As the economic expansion in China marches on, new beneficiaries are being uncovered and opportunities to invest in the growth have become more diverse. The Chinese banking system has grown quite rapidly as evidenced by the 17% increase in total assets held by Chinese banks in 2006. That number now comes in at over $5 trillion and 2007 looks to compound that growth with another eye-popping number.

The China banking system is roughly divided into 3 different categories. The largest portion is made up of the four state owned national banks:

  • Industrial and Commercial Bank of China [ICBC]
  • Bank of China
  • Agricultural Bank of China
  • China Construction Bank

The “big four” make up over half of the industry’s assets and are primarily controlled by the Chinese government. The next category are National commercial banks which are partly owned by local governments. There are 12 of these institutions and they make up 12% of the banking assets. Finally there are city and rural commercial banks which are very fragmented and are only allowed to operate locally within the geographic area of their charter.

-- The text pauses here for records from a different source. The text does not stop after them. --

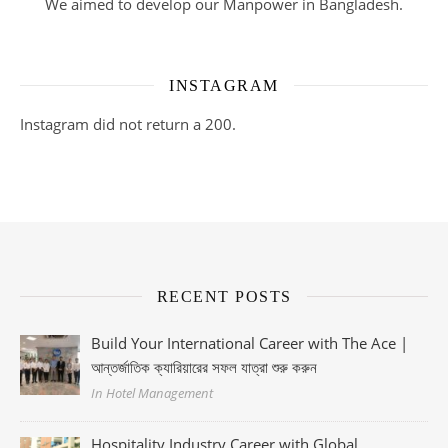
We aimed to develop our Manpower in Bangladesh.
INSTAGRAM
Instagram did not return a 200.
RECENT POSTS
Build Your International Career with The Ace |
আন্তর্জাতিক ক্যারিয়ারের সফল যাত্রা শুরু করুন
In Hotel Management
Hospitality Industry Career with Global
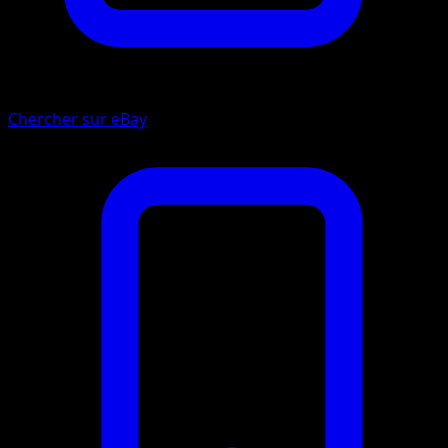
Chercher sur eBay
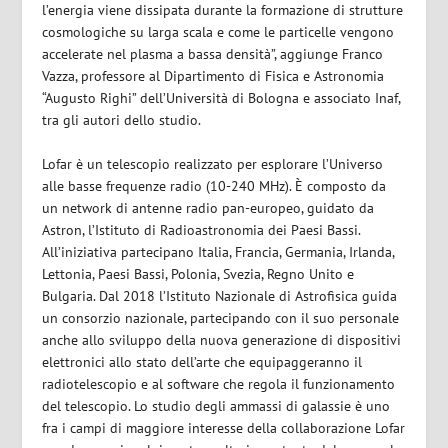
l’energia viene dissipata durante la formazione di strutture
cosmologiche su larga scala e come le particelle vengono
accelerate nel plasma a bassa densità”, aggiunge Franco
Vazza, professore al Dipartimento di Fisica e Astronomia
“Augusto Righi” dell’Università di Bologna e associato Inaf,
tra gli autori dello studio.
Lofar è un telescopio realizzato per esplorare l’Universo
alle basse frequenze radio (10-240 MHz). È composto da
un network di antenne radio pan-europeo, guidato da
Astron, l’Istituto di Radioastronomia dei Paesi Bassi.
All’iniziativa partecipano Italia, Francia, Germania, Irlanda,
Lettonia, Paesi Bassi, Polonia, Svezia, Regno Unito e
Bulgaria. Dal 2018 l’Istituto Nazionale di Astrofisica guida
un consorzio nazionale, partecipando con il suo personale
anche allo sviluppo della nuova generazione di dispositivi
elettronici allo stato dell’arte che equipaggeranno il
radiotelescopio e al software che regola il funzionamento
del telescopio. Lo studio degli ammassi di galassie è uno
fra i campi di maggiore interesse della collaborazione Lofar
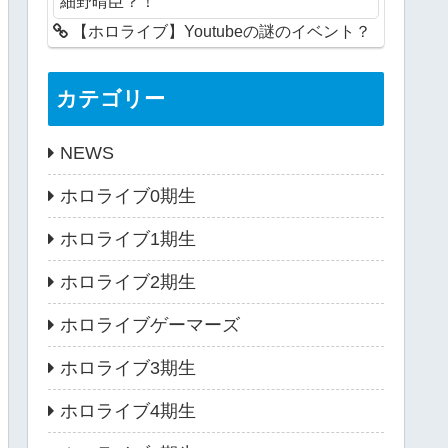
細野晴臣？！
【ホロライブ】Youtubeの謎のイベント？
カテゴリー
NEWS
ホロライブ0期生
ホロライブ1期生
ホロライブ2期生
ホロライブゲーマーズ
ホロライブ3期生
ホロライブ4期生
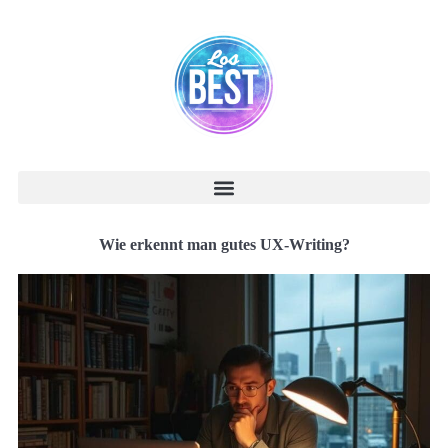
Wie erkennt man gutes UX-Writing?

Longtop Financial (NYSE:LFT) is a technology company that primarily provides software to the banking industry in China. While it has some ancillary services and generates some revenue servicing ATM’s, the primary business is consulting with banks to develop their IT infrastructure. The company operates in a sweet spot of the market right now as the banking growth has far outpaced its technology spend, and many financial institutions are finding it necessary and critical that they update and properly manage their technology backbone.

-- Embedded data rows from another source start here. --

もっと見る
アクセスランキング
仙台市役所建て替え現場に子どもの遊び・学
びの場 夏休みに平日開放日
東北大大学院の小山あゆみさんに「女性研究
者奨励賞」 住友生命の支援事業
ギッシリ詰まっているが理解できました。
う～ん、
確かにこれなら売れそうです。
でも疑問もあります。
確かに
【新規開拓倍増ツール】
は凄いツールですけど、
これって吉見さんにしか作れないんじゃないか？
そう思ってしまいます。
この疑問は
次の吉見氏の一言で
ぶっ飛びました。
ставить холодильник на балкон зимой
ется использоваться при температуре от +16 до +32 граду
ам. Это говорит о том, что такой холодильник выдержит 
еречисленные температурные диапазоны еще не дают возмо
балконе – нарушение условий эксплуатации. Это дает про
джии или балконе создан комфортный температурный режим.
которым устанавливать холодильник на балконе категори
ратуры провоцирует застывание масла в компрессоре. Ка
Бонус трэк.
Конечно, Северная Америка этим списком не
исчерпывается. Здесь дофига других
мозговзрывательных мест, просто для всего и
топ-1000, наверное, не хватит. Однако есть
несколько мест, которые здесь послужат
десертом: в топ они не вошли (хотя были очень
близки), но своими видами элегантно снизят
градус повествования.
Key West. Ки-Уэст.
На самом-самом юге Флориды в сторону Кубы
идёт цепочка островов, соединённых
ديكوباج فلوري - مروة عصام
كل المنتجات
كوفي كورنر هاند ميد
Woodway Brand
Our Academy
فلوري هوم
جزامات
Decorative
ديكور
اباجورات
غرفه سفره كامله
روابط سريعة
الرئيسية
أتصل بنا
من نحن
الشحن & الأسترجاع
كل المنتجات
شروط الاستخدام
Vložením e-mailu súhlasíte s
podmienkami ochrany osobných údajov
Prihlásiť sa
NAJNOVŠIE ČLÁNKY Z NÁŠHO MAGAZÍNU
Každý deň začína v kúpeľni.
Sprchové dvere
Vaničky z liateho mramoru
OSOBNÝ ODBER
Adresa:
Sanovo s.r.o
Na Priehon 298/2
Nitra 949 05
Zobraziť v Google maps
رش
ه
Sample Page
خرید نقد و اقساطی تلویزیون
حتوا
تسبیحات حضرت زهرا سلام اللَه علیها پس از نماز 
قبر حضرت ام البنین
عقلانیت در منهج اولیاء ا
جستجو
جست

While Longtop is ranked number three as far as IT providers to Chinese banks, it is the largest provider that is actually based in China which should give the company a competitive advantage. Not only does management have a better understanding of the culture and better relationships with key industry personnel, but LFT should also benefit from the fact that regulators look more positively on Chinese companies than on foreign operators in the area.

LFT has a large concentration of its revenue with its two primary customers (Agricultural Bank of China and China Construction Bank). In 2006, the two clients made up 75% of software development revenue which is a bit concerning. However, during the last earnings release, management noted that both of these clients grew in revenue, but that new client sales growth was so strong that revenue from these 2 clients now only accounts for 44% of revenue year to date. The company should be proud of the fact that they can count three of the top four banking institutions as their clients and that credibility should continue to help the sales team land new clients as LFT’s reputation is stellar.

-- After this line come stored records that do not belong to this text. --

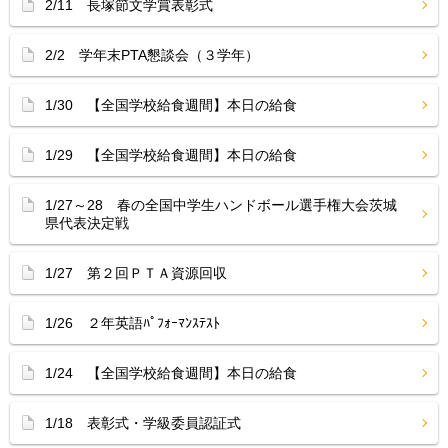
2/11 長塚節文学賞表彰式
2/2 学年末PTA懇談会（３学年）
1/30 【全国学校給食週間】本日の給食
1/29 【全国学校給食週間】本日の給食
1/27～28 春の全国中学生ハンドボール選手権大会茨城
県代表決定戦
1/27 第２回ＰＴＡ資源回収
1/26 ２年英語ﾊﾟﾌｫｰﾏﾝｽﾃｽﾄ
1/24 【全国学校給食週間】本日の給食
1/18 表彰式・学級委員認証式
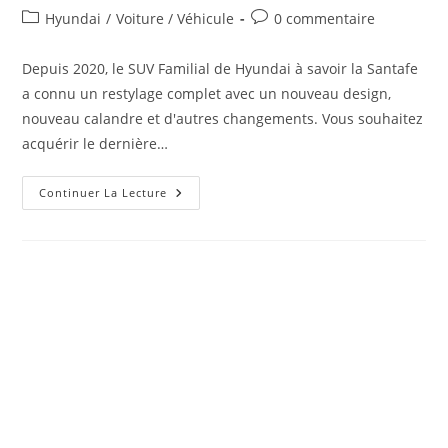
de
publiée :
Post
Commentaires
Hyundai
/
Voiture / Véhicule
0 commentaire
la
category:
de
publication :
la
Depuis 2020, le SUV Familial de Hyundai à savoir la Santafe
publication :
a connu un restylage complet avec un nouveau design,
nouveau calandre et d'autres changements. Vous souhaitez
acquérir le dernière…
Prix
Continuer La Lecture
Hyundai
Santafe
2022
Au
Bénin,
Abidjan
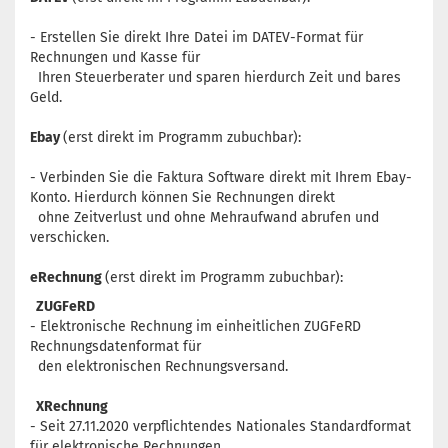
- Erstellen Sie direkt Ihre Datei im DATEV-Format für
Rechnungen und Kasse für
Ihren Steuerberater und sparen hierdurch Zeit und bares
Geld.
Ebay
(erst direkt im Programm zubuchbar):
- Verbinden Sie die Faktura Software direkt mit Ihrem Ebay-
Konto. Hierdurch können Sie Rechnungen direkt
ohne Zeitverlust und ohne Mehraufwand abrufen und
verschicken.
eRechnung
(erst direkt im Programm zubuchbar):
ZUGFeRD
- Elektronische Rechnung im einheitlichen ZUGFeRD
Rechnungsdatenformat für
den elektronischen Rechnungsversand.
XRechnung
- Seit 27.11.2020 verpflichtendes
Nationales Standardformat
für elektronische Rechnungen,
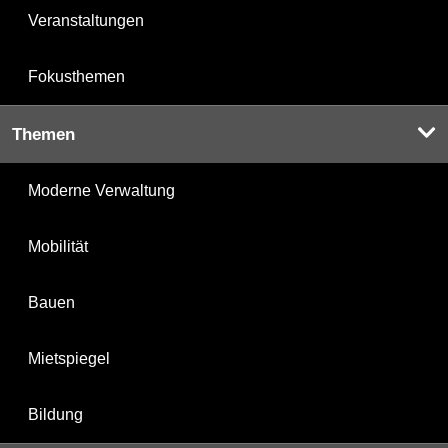
Veranstaltungen
Fokusthemen
Themen
Moderne Verwaltung
Mobilität
Bauen
Mietspiegel
Bildung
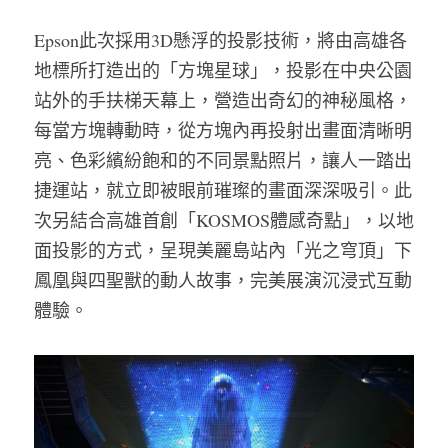
Epson此次採用3D懸浮的投影技術，將由高雄各
地標所打造出的「方塊星球」，投影在中央公園
站外的手扶梯天幕上，營造出奇幻的神秘風格，
每當方塊轉動時，從方塊內再投射出畫面清晰明
亮、色彩繽紛飽和的不同景點照片，讓人一踏出
捷運站，就立即被眼前璀璨的畫面深深吸引。此
次另結合高雄首創「KOSMOS體感奇點」，以地
面投影的方式，呈現美麗島站內「光之穹頂」下
鳳凰與四聖獸的動人故事，完美展演沉浸式互動
體驗。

The IPO transaction occurred in late October and the underwriters were able to price the stock above the expected range which is often a very good sign of demand. The company raised $143 million and had a good bit of flexibility as to how it would spend the capital. Since there is currently no long-term debt to speak of and the balance sheet shows ample cash, management has a lot of flexibility in growing the company. Since the technology industry is so fragmented, it is likely that LFT will purchase some of its competitors to pick up on niche products offered and expand their geographic footprint. These acquisitions would likely be accretive as many transactions in the industry have been done at low multiples. LFT enjoys a premium valuation due to its growth prospects and the quality of its financial position.

The tax situation in China may be somewhat of an overhang in the stock. Up to this point the stock has been taxed at a low rate, but sweeping changes will cause most corporations to be charged 25% as a flat rate. There are exceptions for “qualifying high technology enterprises” which LFT may have an outside chance of being considered for. But most analysts expect the tax rate to be higher which will cut into earnings somewhat.

Regardless of tax situations, it appears Longtop is situated to benefit from increasing expansion in the industry. Its local ties will most likely keep it in the good graces of an evolving government and its ties to state owned banks solidify its competitive position.